# Exercises due by EOD 2017.09.14

## goal

In this set of exercises, we will review some of the detailed points of making `ssh` connections to and from servers, as well as review some of the most basic and useful `linux` shell commands

## method of delivery

as mentioned in our first lecture, the method of delivery may change from assignment to assignment. we will include this section in every assignment to provide an overview of how we expect homework results to be submitted, and to provide background notes or explanations for "new" delivery concepts or methods.

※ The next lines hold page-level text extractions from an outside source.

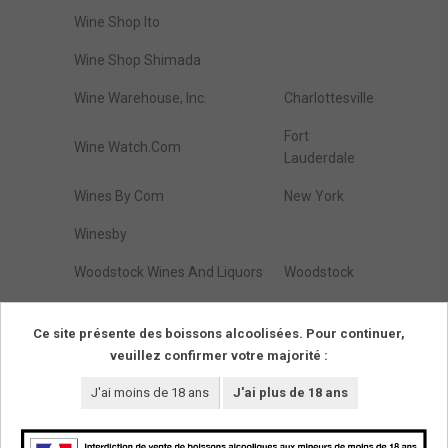
Wine Shop Ito
Wine Shop Shimada
Wine Warehouse, Inc.
Charlottesville
Fort
Wine Watch.Com
Lauderdale
Wines By Com
New York
Winesby
Woodstock Wines And Liquors
Woodstock
Zap Wines & Spirits
Brooklyn
Ce site présente des boissons alcoolisées. Pour continuer,
veuillez confirmer votre majorité :
Résultats de :
1
à
274
(parmi
274
trouvés)
Pages
1
J'ai moins de 18 ans
J'ai plus de 18 ans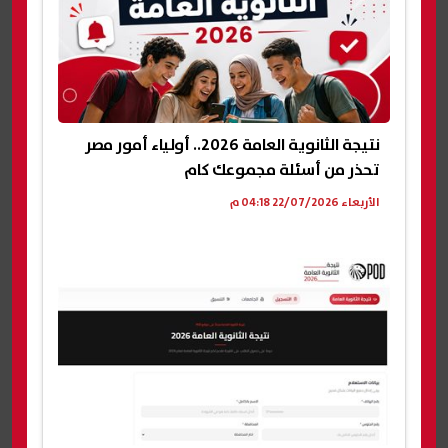
نتيجة الثانوية العامة 2026.. أولياء أمور مصر
تحذر من أسئلة مجموعك كام
الأربعاء 22/07/2026 04:18 م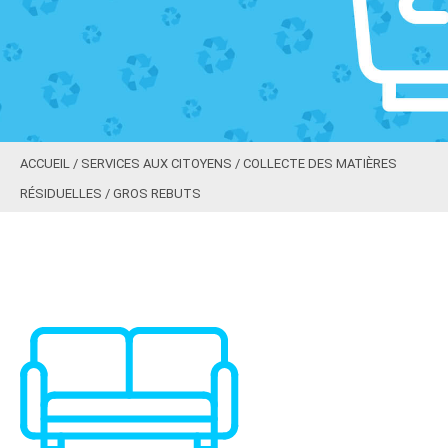
ACCUEIL
/
SERVICES AUX CITOYENS
/
COLLECTE DES MATIÈRES
RÉSIDUELLES
/
GROS REBUTS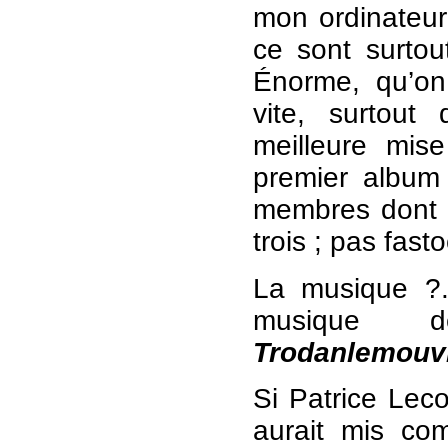
mon ordinateur 
ce sont surtou
Énorme, qu’on
vite, surtout
meilleure mi
premier album
membres dont u
trois ; pas fast
La musique ?.
musique 
Trodanlemouv
Si Patrice Leco
aurait mis c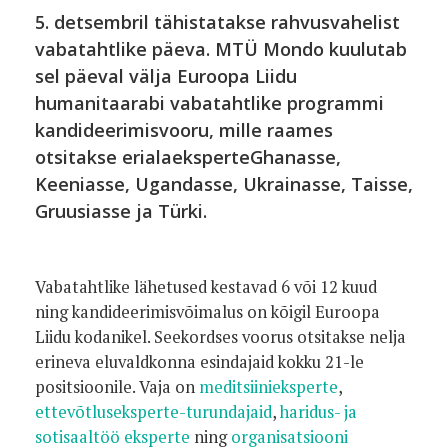
5. detsembril tähistatakse rahvusvahelist
vabatahtlike päeva. MTÜ Mondo kuulutab
sel päeval välja Euroopa Liidu
humanitaarabi vabatahtlike programmi
kandideerimisvooru, mille raames
otsitakse erialaeksperteGhanasse,
Keeniasse, Ugandasse, Ukrainasse, Taisse,
Gruusiasse ja Türki.
Vabatahtlike lähetused kestavad 6 või 12 kuud
ning kandideerimisvõimalus on kõigil Euroopa
Liidu kodanikel. Seekordses voorus otsitakse nelja
erineva eluvaldkonna esindajaid kokku 21-le
positsioonile. Vaja on
meditsiinieksperte
,
ettevõtluseksperte-turundajaid
,
haridus- ja
sotisaaltöö eksperte
ning
organisatsiooni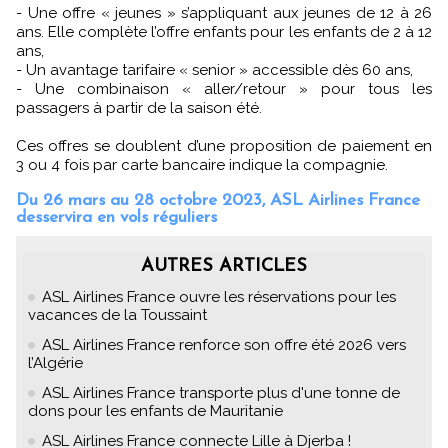
- Une offre « jeunes » s’appliquant aux jeunes de 12 à 26
ans. Elle complète l’offre enfants pour les enfants de 2 à 12
ans,
- Un avantage tarifaire « senior » accessible dès 60 ans,
- Une combinaison « aller/retour » pour tous les
passagers à partir de la saison été.
Ces offres se doublent d’une proposition de paiement en
3 ou 4 fois par carte bancaire indique la compagnie.
Du 26 mars au 28 octobre 2023, ASL Airlines France
desservira en vols réguliers
AUTRES ARTICLES
ASL Airlines France ouvre les réservations pour les
vacances de la Toussaint
ASL Airlines France renforce son offre été 2026 vers
l’Algérie
ASL Airlines France transporte plus d'une tonne de
dons pour les enfants de Mauritanie
ASL Airlines France connecte Lille à Djerba !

there are two things that will need to be delivered and two different ways (in **bold** below) to deliver them

+ exercise 1 and 2
    + the results of this will be three items (a user name, an ip address, and a public key)
    + these must be **emailed** to [rzl5@georgetown.edu](rzl5@georgetown.edu) and [carlos.blancarte@elderresearch.com](carlos.blancarte@elderresearch.com)
    + these items will be used to set up an ssh connection from your local computer / laptop to my `aws ec2` server
+ exercises 3 - 4
    + nothing to submit for these -- you're on the honor system
+ exercise 5A *or* 5B
    + you only need to complete one of these two
    + the result of several steps will be a single shell script file named `gu511_download.sh`
    + in the following exercise 6 you will use the `ssh` connection set up as a result of exercises 1 and 2 to copy the bash script to your home directory on my `ec2` instance
+ exercise 6
    + you will **secure copy (`scp`)** the script you wrote in exercise 5 to my `ec2` server 
    + the final result will be a file `~/gu511_download.sh` in *your* user directory on *my* `ec2` server
    + I will execute that shell script as your user to verify it works as expected

## exercise 1: generating a public and private key pair

create a public and private `ssh` key pair using the [RSA encryption algorithm](https://simple.wikipedia.org/wiki/RSA_%28algorithm%29). 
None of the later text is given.